- [About this exercise]:
Look through the entries. Copy each line that has the word "America".

- [Dataset records]:
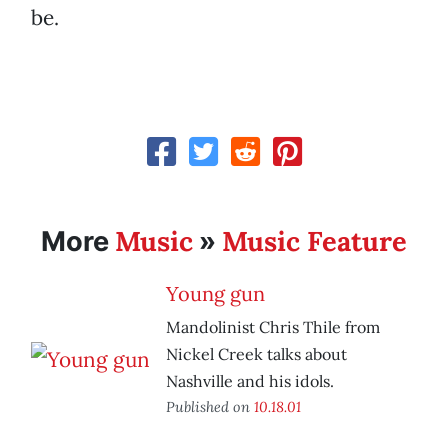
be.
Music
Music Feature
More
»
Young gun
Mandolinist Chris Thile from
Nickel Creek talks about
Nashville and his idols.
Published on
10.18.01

...

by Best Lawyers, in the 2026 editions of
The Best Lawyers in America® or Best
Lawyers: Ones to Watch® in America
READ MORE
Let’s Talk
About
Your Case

- [Written solution]:
The Best Lawyers in America® or Best
Lawyers: Ones to Watch® in America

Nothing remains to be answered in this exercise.